> _ASSIGNMENT_: Check every line in the listing below for "אוניברסיטת". Copy the ones where it occurs.

> _DATA FOR THE TASK_:

┏━━

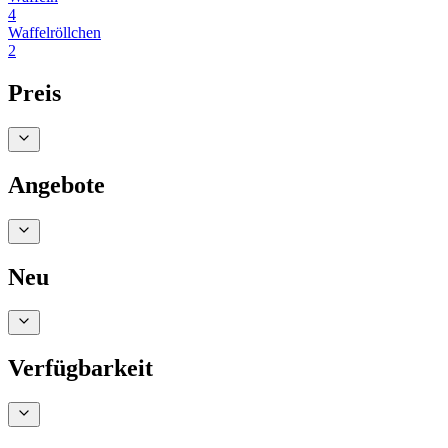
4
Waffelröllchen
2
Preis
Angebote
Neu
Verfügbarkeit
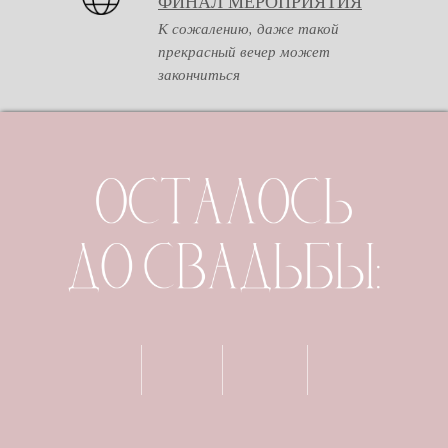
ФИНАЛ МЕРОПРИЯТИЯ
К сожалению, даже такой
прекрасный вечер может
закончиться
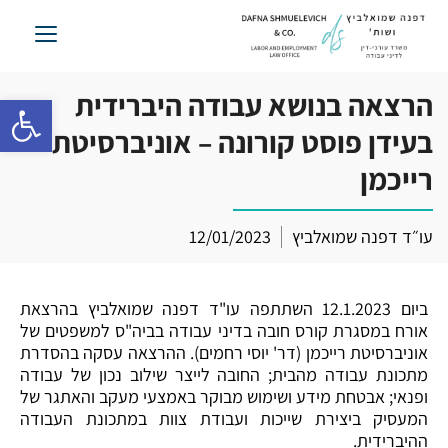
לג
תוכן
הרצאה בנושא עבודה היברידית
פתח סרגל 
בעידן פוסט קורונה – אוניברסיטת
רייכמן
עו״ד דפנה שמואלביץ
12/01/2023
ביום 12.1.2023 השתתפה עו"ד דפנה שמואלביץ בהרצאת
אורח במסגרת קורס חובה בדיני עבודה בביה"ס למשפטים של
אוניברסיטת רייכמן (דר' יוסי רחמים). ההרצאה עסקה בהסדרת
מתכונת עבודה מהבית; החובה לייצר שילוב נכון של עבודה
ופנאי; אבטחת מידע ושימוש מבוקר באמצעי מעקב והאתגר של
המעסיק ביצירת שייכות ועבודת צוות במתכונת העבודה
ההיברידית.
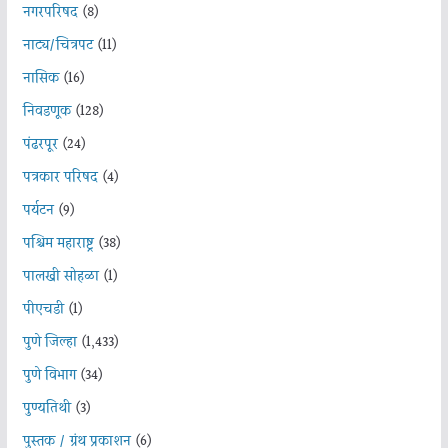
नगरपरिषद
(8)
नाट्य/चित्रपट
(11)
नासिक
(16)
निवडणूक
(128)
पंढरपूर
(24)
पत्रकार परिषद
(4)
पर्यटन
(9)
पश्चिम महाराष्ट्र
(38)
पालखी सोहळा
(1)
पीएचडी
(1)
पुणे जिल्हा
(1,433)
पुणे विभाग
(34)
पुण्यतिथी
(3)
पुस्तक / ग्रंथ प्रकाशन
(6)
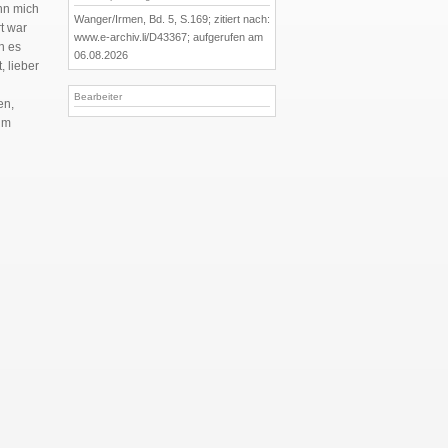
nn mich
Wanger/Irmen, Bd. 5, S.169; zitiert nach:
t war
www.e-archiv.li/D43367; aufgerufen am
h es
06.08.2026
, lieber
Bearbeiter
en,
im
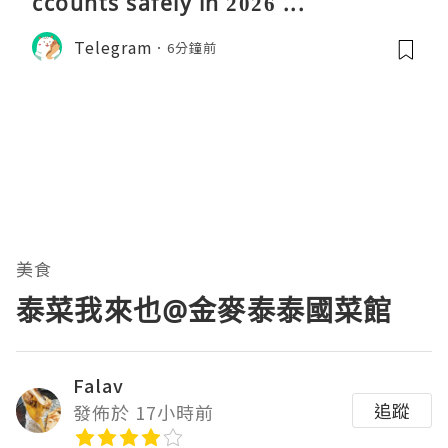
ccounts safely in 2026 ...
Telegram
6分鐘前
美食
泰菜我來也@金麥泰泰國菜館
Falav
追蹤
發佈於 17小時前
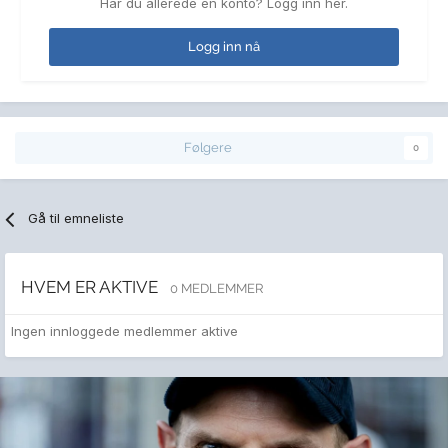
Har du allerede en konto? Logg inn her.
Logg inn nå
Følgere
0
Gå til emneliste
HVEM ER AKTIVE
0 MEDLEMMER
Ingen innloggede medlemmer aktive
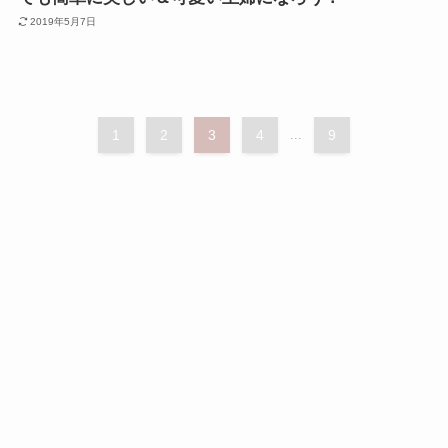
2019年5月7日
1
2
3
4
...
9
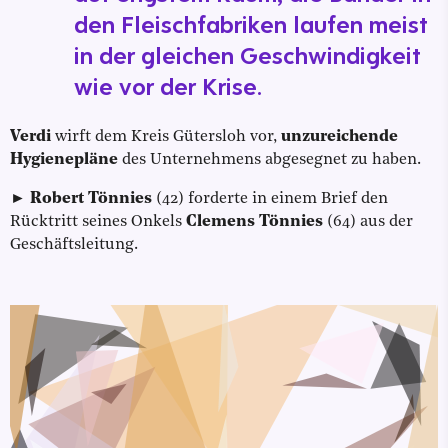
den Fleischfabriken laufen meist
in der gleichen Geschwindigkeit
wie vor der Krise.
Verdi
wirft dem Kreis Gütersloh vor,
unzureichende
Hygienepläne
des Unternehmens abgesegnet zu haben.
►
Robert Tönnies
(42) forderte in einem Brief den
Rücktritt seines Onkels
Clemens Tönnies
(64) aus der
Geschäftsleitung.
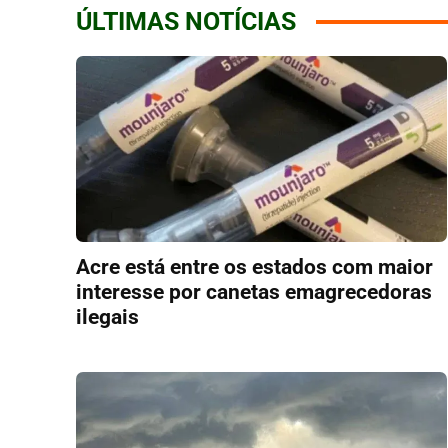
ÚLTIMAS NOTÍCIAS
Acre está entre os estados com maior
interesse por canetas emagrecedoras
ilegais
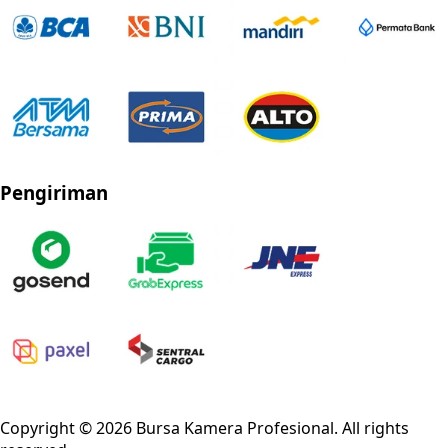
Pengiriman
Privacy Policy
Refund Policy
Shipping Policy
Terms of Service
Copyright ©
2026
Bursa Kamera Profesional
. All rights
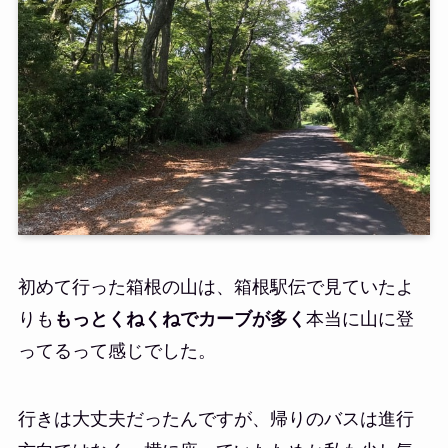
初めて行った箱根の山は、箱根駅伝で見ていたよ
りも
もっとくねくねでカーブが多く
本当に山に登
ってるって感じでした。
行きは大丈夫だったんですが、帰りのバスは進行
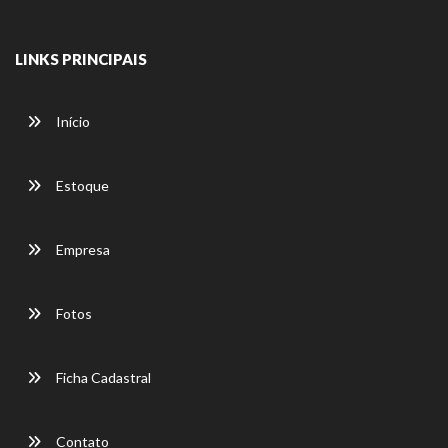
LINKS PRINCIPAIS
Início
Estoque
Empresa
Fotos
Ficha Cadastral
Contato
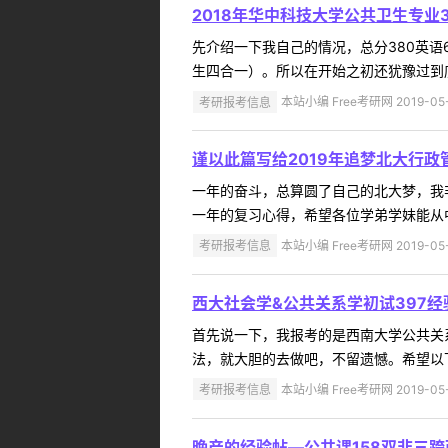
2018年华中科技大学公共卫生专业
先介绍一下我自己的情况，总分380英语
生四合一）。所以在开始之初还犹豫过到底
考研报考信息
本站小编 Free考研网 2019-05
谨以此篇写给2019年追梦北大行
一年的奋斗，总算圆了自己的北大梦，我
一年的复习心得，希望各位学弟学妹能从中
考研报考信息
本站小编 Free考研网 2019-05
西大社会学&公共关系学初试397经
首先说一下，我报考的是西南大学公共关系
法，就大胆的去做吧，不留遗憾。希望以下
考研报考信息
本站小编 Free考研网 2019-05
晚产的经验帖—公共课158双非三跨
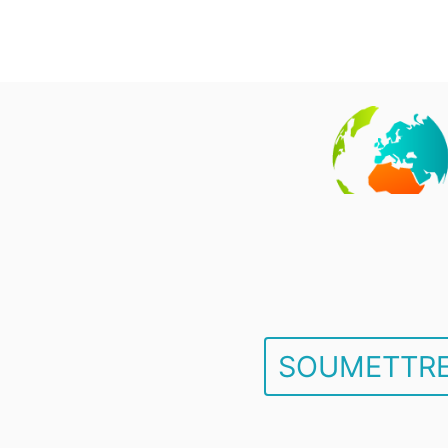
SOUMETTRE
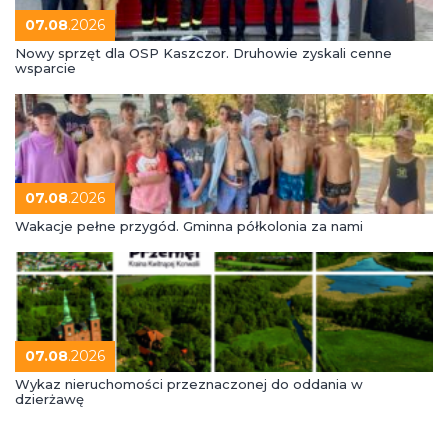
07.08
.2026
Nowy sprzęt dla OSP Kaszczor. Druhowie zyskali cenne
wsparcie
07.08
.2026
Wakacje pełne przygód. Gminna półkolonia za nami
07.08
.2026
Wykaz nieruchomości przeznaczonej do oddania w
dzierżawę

┗━━

> _EXERCISE RESULT_:
בעידן פוסט קורונה – אוניברסיטת
אוניברסיטת רייכמן (דר' יוסי רחמים). ההרצאה עסקה בהסדרת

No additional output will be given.